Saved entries
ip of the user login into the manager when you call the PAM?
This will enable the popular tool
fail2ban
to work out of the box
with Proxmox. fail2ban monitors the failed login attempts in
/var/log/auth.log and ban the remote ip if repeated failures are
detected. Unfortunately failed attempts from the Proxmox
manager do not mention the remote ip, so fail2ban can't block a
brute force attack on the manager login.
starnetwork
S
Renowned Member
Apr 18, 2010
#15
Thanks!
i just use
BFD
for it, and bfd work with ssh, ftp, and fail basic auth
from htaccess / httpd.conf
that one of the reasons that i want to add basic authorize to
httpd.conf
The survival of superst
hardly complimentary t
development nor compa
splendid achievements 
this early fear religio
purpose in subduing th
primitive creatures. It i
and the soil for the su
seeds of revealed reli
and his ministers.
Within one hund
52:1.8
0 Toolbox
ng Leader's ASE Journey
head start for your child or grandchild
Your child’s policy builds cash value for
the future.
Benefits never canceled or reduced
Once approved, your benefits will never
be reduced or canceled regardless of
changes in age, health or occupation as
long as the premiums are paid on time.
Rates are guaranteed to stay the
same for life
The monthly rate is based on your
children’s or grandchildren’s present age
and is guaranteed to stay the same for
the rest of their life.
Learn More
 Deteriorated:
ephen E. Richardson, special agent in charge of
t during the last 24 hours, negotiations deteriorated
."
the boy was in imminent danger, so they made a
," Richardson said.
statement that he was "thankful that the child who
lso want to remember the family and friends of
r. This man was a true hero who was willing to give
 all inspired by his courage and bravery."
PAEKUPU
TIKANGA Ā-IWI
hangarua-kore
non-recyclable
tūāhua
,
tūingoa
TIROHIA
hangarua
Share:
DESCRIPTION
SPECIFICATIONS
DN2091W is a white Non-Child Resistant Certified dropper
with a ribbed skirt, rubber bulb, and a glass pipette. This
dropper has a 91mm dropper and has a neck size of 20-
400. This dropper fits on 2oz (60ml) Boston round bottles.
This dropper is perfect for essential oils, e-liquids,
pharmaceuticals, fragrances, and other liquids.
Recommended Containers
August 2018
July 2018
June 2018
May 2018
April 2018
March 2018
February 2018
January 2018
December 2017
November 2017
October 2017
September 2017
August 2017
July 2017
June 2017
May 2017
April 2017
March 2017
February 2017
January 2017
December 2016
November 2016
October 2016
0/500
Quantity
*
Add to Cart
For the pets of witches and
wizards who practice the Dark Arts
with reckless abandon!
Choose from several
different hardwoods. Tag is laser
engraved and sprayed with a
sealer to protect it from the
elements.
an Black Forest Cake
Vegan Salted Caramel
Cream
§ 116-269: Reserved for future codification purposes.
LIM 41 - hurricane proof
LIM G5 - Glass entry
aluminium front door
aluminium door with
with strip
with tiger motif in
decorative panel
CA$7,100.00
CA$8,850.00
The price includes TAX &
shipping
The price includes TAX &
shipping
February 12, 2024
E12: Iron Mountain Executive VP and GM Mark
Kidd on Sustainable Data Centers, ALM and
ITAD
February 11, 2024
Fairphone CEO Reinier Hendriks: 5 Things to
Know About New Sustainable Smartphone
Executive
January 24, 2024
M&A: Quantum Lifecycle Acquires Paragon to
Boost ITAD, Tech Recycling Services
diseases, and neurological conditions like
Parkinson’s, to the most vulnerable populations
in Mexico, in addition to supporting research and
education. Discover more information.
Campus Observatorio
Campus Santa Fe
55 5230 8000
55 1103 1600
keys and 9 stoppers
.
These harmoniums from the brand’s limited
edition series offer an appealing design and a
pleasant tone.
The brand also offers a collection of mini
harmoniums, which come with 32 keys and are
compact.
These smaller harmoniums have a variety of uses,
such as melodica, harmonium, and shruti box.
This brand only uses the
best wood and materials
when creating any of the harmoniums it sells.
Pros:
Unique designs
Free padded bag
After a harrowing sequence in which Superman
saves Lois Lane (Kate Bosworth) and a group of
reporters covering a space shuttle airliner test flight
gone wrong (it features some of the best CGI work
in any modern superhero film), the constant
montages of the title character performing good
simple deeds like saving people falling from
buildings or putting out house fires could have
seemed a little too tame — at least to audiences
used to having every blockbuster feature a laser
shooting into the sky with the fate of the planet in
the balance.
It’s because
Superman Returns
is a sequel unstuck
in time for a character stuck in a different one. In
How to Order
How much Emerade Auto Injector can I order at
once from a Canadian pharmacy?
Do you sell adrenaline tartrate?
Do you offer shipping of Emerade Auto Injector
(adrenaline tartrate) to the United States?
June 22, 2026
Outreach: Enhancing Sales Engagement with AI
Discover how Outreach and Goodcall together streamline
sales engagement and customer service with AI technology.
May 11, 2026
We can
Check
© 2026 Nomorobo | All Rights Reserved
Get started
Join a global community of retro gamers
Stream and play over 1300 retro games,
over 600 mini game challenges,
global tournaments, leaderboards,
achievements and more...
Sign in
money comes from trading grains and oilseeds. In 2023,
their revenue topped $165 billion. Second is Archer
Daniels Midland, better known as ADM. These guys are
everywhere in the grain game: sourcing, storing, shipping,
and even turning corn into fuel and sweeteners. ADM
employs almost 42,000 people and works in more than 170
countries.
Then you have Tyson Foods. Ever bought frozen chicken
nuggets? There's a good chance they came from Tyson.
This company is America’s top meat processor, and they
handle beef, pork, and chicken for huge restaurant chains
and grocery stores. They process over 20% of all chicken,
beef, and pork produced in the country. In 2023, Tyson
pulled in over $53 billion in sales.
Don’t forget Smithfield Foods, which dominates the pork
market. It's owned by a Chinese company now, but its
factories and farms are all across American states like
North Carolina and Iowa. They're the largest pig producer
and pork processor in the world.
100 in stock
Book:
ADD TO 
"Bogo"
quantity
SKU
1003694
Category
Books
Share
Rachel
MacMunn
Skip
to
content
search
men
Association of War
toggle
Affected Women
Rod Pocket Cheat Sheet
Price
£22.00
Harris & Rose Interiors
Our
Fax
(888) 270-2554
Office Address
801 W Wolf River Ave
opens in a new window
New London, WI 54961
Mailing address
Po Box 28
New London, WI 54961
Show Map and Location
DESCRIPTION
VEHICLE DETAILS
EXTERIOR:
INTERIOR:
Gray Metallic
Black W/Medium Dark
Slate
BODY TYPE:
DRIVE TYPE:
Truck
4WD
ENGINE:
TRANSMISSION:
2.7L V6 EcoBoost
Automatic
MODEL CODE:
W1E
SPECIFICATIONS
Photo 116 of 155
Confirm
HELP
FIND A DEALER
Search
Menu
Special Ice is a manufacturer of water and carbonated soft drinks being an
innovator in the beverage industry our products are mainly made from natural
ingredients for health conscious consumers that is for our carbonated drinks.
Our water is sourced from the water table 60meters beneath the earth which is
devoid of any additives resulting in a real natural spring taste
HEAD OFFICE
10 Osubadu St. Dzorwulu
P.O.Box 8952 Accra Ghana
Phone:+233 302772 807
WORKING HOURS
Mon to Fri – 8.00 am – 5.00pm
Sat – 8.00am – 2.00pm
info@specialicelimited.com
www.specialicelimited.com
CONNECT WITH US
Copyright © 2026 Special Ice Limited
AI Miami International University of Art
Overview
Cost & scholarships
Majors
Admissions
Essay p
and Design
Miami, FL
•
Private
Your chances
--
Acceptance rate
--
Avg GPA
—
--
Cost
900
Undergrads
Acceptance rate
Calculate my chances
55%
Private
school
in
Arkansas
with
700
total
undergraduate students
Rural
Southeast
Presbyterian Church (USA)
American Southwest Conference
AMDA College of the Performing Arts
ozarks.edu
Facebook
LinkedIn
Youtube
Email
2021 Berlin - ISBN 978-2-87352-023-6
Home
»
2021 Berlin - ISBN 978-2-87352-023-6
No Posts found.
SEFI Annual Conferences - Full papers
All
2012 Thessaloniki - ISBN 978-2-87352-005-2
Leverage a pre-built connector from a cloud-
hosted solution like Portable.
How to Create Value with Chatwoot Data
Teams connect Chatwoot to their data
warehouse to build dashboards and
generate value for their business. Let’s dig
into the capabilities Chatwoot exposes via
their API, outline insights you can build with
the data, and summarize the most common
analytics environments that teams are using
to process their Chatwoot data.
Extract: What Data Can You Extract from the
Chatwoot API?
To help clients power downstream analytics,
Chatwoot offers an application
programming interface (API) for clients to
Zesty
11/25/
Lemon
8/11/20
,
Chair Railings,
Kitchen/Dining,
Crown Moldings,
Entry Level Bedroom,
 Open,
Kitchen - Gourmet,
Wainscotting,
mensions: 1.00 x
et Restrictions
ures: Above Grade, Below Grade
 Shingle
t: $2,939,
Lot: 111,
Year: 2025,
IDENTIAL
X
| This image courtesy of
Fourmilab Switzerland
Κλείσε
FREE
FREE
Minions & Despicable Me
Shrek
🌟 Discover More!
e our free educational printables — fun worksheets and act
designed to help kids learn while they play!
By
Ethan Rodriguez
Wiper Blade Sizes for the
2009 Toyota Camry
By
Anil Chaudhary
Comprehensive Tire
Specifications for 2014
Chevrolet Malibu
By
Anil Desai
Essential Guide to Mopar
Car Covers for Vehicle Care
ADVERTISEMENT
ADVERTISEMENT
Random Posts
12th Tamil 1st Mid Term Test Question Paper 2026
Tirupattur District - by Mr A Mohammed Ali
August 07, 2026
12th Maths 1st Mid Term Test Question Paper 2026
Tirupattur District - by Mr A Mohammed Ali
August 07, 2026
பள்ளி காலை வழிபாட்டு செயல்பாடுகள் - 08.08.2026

What needs to be done
When you reach the line that contains "hardly complimentary t", stop; output it and every line before it from the start of the data, exactly as written.

Solved problem
ip of the user login into the manager when you call the PAM?
This will enable the popular tool
fail2ban
to work out of the box
with Proxmox. fail2ban monitors the failed login attempts in
/var/log/auth.log and ban the remote ip if repeated failures are
detected. Unfortunately failed attempts from the Proxmox
manager do not mention the remote ip, so fail2ban can't block a
brute force attack on the manager login.
starnetwork
S
Renowned Member
Apr 18, 2010
#15
Thanks!
i just use
BFD
for it, and bfd work with ssh, ftp, and fail basic auth
from htaccess / httpd.conf
that one of the reasons that i want to add basic authorize to
httpd.conf
The survival of superst
hardly complimentary t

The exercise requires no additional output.